Love can be defined as willing the good of the other. The two major characters in The Divide by Nicholas Evans are too selfish to will the good of anybody but themselves. They do what they want and to hell with everyone else.
The novel begins with two skiers in Montana, finding a frozen corpse. It belongs to Abbie Cooper. How poor Abbie ends up dead on the side of a mountain, is the story.
Abbie's father breaks up his marriage by dumping his teenage children and wife to shack up with an artist. Everyone is devasted! He does what he wants.
Abbie is crushed. She is also away from home, at college in Montana. Her family home is New York. But it's not home without her father. She feels traumatized. She's majoring in environmental science, and it is through her environmental interest that she meets Rolf. Rolf and Abbie write graffiti and hold signs protesting corporate rape of the environment. Abbie becomes obsessed with Rolf--think Stockholm syndrome. Soon Abbie is committing arson. Then, the arson turned to murder. Abbie is stuck. She's on the run, away from government authorities, because she is now considered a terrorist. Rolf uses Abbie and when she finally realizes it, she runs to hide with a former boyfriend.

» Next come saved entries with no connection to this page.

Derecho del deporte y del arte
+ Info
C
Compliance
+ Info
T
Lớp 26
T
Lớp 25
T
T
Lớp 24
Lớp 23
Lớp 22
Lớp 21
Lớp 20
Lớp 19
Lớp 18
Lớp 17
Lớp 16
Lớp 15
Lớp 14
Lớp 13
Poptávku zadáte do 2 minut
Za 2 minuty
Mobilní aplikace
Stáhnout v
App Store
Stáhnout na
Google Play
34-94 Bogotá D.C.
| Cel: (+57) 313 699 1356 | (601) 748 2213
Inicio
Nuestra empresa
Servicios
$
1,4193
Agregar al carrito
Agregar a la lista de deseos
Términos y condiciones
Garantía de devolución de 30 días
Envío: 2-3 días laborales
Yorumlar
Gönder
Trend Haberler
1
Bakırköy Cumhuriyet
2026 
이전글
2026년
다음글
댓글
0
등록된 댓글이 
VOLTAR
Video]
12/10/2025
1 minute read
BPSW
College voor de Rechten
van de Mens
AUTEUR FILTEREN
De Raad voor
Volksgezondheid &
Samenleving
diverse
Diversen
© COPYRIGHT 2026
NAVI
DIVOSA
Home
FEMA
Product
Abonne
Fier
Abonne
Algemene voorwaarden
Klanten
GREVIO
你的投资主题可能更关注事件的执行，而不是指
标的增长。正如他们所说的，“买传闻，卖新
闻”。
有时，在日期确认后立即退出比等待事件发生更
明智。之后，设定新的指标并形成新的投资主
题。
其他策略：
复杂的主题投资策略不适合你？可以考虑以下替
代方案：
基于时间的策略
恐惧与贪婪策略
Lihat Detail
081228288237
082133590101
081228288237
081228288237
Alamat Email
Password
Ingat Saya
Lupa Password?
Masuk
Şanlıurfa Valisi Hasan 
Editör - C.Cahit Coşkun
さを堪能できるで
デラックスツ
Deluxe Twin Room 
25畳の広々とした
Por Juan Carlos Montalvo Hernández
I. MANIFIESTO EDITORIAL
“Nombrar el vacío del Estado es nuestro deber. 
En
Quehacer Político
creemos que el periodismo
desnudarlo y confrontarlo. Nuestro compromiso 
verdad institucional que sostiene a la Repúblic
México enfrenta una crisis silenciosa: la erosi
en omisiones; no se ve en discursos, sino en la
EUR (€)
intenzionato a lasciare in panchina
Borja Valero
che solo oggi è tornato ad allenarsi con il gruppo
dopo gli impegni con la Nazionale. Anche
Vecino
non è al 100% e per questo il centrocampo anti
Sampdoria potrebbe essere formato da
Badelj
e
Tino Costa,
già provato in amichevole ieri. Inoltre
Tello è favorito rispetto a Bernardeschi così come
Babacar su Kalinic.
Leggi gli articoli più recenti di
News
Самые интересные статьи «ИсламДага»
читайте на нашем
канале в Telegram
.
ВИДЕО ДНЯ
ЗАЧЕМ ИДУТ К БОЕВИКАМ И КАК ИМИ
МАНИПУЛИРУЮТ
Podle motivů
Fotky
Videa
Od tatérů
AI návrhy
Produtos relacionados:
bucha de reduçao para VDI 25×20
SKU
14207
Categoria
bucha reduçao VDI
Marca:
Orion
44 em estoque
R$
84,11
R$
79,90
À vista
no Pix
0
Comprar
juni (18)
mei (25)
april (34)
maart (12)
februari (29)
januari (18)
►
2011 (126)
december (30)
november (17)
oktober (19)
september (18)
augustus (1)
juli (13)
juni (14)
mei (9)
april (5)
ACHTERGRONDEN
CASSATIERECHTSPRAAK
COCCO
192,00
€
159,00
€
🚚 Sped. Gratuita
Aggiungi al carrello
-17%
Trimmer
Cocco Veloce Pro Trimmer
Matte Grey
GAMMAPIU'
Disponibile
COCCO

Right from the beginning of Abbie meeting Rolf, she wanted to go home to New York, but Rolf wasn't keen on it. Is that love? Is he willing the good of Abbie? Abbie is as selfish as her father and sticks to Rolf, just as her father sticks to his new lover.
The author, Nicholas Evans writes masterfully. His descriptions make me want to ski the slopes. The book is so thrilling you could call it a page turner. It was one of those that kept me up too late to finish it. Then I couldn't sleep!